(Collected data)

*-*-*

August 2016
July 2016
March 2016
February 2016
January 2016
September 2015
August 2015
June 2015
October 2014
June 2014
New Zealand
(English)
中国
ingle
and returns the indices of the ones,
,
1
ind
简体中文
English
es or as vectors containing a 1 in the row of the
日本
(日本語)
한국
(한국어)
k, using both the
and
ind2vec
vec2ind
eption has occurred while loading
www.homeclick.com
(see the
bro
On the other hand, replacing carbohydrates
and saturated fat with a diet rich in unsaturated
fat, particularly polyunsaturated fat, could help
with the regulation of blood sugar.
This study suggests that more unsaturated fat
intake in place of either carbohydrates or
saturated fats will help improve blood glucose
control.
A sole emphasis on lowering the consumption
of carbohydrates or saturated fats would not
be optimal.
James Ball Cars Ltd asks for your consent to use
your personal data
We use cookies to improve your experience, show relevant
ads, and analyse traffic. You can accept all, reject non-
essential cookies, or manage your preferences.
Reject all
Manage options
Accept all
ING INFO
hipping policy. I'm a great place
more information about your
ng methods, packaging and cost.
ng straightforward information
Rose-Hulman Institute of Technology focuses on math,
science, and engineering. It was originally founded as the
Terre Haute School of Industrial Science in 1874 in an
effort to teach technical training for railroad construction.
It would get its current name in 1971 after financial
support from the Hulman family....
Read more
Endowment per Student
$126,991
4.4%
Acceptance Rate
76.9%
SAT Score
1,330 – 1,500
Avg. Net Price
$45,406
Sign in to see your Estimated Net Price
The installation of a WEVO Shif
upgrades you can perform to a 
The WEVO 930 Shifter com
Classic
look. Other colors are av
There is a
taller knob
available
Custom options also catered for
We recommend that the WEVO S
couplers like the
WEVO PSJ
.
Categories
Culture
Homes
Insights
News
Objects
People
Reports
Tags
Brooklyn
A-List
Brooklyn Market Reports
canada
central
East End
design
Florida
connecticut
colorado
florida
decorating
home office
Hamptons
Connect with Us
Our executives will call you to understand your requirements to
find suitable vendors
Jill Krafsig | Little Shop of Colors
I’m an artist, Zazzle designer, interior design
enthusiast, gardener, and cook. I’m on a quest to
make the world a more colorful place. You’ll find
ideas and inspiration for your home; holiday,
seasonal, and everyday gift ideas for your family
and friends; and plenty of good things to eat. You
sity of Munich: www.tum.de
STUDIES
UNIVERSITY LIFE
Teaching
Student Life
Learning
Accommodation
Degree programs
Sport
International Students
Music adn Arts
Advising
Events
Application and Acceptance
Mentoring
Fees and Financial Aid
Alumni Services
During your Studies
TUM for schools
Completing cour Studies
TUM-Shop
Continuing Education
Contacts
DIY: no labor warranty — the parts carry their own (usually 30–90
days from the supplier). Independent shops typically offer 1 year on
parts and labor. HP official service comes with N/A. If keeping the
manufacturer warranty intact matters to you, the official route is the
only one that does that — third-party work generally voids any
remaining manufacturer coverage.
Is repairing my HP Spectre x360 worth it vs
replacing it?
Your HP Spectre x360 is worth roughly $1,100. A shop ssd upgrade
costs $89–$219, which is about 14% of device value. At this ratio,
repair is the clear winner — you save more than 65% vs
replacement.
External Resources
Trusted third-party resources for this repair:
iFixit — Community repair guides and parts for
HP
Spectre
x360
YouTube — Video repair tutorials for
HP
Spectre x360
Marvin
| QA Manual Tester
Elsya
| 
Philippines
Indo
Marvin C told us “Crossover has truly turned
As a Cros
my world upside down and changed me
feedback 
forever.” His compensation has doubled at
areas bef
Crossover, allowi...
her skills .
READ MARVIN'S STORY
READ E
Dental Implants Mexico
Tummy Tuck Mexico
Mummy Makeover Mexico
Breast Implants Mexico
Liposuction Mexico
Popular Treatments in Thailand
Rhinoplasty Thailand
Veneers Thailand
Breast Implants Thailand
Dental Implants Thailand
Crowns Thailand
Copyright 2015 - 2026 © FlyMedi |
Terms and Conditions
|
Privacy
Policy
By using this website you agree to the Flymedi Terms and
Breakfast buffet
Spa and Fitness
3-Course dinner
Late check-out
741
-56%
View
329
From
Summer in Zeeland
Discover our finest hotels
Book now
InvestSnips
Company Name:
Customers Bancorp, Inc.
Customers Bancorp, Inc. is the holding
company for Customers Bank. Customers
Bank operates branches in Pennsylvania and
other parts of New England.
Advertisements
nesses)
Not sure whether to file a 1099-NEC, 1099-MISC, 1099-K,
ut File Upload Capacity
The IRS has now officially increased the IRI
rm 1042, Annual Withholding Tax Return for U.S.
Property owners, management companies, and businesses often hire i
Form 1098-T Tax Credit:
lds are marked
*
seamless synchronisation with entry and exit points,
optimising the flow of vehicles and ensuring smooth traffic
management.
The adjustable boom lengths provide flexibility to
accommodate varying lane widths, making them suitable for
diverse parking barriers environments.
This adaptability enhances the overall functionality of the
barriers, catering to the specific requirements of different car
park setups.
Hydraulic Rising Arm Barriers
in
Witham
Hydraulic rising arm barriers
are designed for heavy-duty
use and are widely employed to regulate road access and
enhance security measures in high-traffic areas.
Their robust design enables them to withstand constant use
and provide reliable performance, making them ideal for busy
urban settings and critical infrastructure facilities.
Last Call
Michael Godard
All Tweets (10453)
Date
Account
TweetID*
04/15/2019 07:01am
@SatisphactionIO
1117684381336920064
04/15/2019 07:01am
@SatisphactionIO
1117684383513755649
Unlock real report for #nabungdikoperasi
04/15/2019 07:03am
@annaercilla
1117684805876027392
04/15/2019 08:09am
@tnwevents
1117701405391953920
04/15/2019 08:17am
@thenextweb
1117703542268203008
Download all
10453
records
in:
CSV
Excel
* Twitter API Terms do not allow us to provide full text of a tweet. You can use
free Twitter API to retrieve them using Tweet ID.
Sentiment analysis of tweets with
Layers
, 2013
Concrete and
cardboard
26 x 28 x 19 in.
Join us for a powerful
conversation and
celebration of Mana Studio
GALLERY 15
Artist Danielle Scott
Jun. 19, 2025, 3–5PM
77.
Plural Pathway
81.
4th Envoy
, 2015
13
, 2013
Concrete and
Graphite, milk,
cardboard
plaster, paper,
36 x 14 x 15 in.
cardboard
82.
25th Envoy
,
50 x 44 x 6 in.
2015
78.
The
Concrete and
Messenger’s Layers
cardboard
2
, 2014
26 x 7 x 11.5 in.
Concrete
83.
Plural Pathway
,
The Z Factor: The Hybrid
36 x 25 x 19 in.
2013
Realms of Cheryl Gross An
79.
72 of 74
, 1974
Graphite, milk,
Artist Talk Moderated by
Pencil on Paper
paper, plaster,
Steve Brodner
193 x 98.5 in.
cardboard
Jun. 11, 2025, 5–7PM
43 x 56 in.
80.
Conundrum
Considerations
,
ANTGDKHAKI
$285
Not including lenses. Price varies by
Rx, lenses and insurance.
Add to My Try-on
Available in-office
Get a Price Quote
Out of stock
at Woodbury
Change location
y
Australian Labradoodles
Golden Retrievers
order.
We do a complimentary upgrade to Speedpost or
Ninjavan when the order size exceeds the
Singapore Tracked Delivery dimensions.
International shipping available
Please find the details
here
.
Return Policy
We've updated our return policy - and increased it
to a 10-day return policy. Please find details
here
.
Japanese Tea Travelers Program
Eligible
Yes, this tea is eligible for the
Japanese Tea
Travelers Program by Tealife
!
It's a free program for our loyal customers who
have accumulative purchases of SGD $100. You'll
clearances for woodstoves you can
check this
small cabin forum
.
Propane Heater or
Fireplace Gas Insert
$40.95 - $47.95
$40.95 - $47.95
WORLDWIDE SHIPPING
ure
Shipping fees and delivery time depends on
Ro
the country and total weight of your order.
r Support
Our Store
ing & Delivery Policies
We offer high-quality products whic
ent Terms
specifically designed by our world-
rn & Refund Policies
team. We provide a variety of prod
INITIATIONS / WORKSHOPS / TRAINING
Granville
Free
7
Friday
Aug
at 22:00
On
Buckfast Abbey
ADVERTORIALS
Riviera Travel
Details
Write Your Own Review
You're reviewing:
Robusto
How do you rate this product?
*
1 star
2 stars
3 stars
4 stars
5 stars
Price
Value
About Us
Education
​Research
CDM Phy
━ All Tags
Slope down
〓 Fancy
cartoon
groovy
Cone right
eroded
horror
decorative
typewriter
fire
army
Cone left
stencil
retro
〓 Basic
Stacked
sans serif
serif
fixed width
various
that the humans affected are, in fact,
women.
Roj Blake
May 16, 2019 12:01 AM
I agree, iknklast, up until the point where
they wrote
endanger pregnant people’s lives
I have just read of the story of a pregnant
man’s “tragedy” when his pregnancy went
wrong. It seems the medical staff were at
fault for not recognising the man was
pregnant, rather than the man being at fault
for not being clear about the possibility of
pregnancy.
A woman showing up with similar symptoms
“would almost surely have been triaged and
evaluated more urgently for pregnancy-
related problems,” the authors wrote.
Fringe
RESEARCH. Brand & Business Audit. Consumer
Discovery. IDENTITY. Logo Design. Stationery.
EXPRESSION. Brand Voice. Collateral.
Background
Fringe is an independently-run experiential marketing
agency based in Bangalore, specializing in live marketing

*-*-*

_What the exercise asks_
Which lines above hold the string "traffic"? Copy every one of them.

_Problem solution_
ads, and analyse traffic. You can accept all, reject non-
optimising the flow of vehicles and ensuring smooth traffic
enhance security measures in high-traffic areas.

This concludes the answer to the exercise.